BEGIN

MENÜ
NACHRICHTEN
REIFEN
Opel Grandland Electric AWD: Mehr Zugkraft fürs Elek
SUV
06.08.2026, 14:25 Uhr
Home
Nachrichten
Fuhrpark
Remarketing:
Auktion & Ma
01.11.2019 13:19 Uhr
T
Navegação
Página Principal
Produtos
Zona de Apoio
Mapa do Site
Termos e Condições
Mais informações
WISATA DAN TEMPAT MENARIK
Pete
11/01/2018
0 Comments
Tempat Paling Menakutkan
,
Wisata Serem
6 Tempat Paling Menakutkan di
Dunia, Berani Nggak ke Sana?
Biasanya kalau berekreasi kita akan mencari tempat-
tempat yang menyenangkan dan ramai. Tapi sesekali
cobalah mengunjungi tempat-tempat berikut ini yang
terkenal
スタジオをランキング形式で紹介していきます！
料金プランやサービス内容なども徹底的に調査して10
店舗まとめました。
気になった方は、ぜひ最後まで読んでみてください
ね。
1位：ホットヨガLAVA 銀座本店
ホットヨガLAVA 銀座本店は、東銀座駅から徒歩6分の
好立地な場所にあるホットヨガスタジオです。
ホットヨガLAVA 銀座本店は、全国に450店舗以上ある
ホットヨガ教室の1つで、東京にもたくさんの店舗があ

END
BEGIN

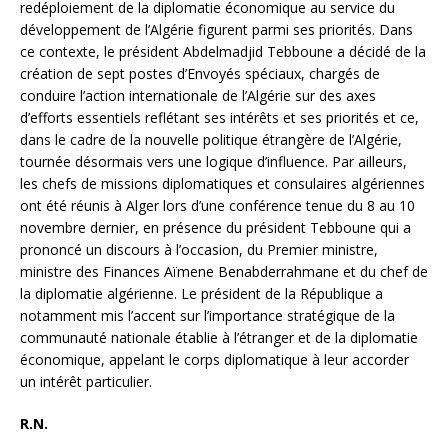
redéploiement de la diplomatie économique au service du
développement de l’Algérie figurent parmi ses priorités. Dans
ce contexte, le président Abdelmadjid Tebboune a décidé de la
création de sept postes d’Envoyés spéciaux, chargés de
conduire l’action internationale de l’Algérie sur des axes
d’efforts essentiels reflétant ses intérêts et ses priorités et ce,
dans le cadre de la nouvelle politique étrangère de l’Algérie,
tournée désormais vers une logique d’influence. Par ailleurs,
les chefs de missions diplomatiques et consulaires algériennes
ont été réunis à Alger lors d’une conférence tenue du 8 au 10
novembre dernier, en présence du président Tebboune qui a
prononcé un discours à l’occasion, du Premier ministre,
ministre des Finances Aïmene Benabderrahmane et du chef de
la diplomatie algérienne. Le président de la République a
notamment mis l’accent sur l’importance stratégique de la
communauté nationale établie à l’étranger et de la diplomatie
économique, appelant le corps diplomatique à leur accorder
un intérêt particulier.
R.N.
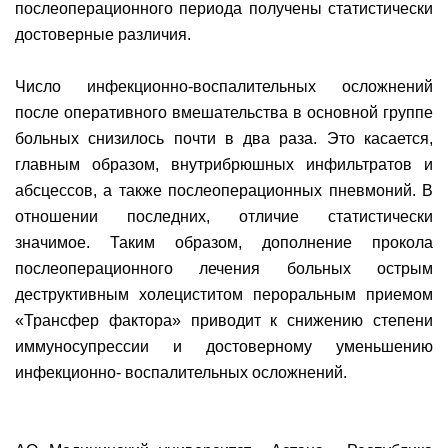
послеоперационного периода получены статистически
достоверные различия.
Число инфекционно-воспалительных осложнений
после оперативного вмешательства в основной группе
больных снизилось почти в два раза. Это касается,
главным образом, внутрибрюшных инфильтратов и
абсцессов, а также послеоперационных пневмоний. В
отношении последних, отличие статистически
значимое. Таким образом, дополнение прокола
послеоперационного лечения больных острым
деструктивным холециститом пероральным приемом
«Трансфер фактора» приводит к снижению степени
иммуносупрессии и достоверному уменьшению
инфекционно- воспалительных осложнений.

END

=== Task to complete ===
Find every line in the records that holds the word "осложнений", then state the count alone.

=== The completed task ===
2